- [PROBLEM DETAILS]: Give back exactly the lines of the data below, starting with the line that has "nction, port configuration, converter" and going on through the line that has "行っています。認定理学療法士（脳血管・運".

[Transcribed page contents]
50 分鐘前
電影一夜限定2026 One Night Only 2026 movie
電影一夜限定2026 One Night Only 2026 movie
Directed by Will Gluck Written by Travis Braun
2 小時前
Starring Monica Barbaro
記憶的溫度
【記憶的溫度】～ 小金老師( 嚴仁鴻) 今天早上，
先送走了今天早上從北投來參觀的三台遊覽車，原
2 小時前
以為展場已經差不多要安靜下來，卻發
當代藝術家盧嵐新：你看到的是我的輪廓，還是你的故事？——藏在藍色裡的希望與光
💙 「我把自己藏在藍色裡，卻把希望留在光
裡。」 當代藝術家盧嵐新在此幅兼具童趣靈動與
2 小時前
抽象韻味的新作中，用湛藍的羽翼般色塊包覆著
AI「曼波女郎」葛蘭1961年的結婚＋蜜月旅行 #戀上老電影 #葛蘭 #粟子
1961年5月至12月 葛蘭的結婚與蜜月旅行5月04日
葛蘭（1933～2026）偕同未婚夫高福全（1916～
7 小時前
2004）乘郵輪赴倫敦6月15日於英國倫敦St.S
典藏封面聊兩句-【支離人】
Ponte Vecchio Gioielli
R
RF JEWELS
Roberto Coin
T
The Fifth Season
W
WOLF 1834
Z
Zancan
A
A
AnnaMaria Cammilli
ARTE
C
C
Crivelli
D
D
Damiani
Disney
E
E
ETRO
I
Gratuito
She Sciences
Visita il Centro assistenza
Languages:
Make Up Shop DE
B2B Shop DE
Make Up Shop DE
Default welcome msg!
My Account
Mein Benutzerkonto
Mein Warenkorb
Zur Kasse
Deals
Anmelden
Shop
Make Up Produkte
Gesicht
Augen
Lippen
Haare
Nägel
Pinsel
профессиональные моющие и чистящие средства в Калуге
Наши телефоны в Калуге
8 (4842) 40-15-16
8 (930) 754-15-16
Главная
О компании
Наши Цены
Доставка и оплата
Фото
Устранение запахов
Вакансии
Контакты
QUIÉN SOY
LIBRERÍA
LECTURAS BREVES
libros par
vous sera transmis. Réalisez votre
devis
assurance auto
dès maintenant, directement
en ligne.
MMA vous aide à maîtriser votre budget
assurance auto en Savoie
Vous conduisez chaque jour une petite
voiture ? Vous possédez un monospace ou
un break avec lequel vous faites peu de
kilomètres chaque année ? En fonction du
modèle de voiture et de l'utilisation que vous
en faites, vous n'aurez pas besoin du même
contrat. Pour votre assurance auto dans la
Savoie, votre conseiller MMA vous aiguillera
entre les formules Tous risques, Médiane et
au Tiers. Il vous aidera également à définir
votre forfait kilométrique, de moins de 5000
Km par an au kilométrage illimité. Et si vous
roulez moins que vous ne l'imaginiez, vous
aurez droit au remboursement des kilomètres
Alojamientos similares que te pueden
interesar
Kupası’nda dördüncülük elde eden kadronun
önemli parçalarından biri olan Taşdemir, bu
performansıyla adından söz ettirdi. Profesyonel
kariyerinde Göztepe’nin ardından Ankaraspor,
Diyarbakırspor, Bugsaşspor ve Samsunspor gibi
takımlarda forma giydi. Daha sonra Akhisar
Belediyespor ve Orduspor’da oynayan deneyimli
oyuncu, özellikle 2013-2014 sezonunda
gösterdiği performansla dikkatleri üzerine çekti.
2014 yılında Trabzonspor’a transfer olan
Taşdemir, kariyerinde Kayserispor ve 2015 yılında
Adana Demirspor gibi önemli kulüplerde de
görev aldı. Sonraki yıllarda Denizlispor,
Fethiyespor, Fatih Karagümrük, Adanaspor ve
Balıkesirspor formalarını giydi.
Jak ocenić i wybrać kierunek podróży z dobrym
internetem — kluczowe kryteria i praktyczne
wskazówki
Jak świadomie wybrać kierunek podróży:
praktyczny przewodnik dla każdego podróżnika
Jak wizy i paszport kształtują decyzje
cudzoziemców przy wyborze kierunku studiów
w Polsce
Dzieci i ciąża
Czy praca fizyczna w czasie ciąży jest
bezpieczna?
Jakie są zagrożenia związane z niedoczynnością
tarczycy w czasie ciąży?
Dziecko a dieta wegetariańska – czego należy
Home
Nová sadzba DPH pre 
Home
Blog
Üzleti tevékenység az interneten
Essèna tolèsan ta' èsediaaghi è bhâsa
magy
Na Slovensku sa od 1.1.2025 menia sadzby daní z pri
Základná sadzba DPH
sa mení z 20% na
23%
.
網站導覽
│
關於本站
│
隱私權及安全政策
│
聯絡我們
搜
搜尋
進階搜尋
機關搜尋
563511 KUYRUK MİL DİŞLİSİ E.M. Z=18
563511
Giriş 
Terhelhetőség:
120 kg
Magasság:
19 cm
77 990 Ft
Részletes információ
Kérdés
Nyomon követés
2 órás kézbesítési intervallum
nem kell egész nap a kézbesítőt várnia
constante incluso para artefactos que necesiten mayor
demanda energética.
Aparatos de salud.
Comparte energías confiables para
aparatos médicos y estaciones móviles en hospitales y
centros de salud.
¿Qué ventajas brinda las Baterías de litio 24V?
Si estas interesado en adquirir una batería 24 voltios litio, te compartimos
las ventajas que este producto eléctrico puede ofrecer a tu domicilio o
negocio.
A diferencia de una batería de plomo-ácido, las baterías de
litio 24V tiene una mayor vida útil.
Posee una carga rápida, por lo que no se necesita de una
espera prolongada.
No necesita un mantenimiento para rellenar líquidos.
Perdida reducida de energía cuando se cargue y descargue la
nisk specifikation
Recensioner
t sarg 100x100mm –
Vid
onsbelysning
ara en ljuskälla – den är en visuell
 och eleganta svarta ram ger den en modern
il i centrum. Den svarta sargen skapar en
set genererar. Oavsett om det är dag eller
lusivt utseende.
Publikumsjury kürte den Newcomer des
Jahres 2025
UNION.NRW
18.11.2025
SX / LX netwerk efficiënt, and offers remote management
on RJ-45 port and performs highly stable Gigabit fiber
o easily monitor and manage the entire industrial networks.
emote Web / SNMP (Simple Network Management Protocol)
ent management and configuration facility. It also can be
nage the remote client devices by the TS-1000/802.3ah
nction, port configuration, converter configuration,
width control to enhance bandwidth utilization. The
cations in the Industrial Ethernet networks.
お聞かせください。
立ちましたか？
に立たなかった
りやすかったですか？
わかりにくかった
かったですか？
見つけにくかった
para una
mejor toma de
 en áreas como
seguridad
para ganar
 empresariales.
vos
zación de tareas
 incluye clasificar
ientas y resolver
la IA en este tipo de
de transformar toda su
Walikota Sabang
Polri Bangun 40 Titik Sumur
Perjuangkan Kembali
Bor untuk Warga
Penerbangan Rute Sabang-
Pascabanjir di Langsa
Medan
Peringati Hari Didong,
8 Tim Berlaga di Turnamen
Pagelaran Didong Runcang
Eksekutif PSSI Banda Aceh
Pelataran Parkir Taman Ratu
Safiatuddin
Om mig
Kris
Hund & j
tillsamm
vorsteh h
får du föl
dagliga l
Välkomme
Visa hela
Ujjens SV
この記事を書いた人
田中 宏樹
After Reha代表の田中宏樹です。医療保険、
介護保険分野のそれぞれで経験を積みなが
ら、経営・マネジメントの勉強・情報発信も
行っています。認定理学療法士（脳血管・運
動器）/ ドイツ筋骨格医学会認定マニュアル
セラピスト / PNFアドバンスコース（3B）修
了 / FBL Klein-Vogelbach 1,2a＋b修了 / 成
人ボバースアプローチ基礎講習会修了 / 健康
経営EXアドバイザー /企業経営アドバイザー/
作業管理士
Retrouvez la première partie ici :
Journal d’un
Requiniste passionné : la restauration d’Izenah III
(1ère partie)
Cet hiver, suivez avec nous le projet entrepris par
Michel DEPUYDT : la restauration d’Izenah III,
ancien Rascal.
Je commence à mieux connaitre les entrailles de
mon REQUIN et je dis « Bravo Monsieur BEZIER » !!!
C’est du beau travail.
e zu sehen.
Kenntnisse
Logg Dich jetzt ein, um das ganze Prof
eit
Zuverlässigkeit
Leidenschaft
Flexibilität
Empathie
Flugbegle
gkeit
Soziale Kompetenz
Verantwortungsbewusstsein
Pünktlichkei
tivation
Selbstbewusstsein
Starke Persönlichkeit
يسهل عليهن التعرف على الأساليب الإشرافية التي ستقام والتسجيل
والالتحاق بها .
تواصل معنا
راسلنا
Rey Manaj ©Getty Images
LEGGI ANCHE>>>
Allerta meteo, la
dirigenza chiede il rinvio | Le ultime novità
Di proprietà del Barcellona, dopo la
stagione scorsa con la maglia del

- [THE ANSWER]:
nction, port configuration, converter configuration,
width control to enhance bandwidth utilization. The
cations in the Industrial Ethernet networks.
お聞かせください。
立ちましたか？
に立たなかった
りやすかったですか？
わかりにくかった
かったですか？
見つけにくかった
para una
mejor toma de
 en áreas como
seguridad
para ganar
 empresariales.
vos
zación de tareas
 incluye clasificar
ientas y resolver
la IA en este tipo de
de transformar toda su
Walikota Sabang
Polri Bangun 40 Titik Sumur
Perjuangkan Kembali
Bor untuk Warga
Penerbangan Rute Sabang-
Pascabanjir di Langsa
Medan
Peringati Hari Didong,
8 Tim Berlaga di Turnamen
Pagelaran Didong Runcang
Eksekutif PSSI Banda Aceh
Pelataran Parkir Taman Ratu
Safiatuddin
Om mig
Kris
Hund & j
tillsamm
vorsteh h
får du föl
dagliga l
Välkomme
Visa hela
Ujjens SV
この記事を書いた人
田中 宏樹
After Reha代表の田中宏樹です。医療保険、
介護保険分野のそれぞれで経験を積みなが
ら、経営・マネジメントの勉強・情報発信も
行っています。認定理学療法士（脳血管・運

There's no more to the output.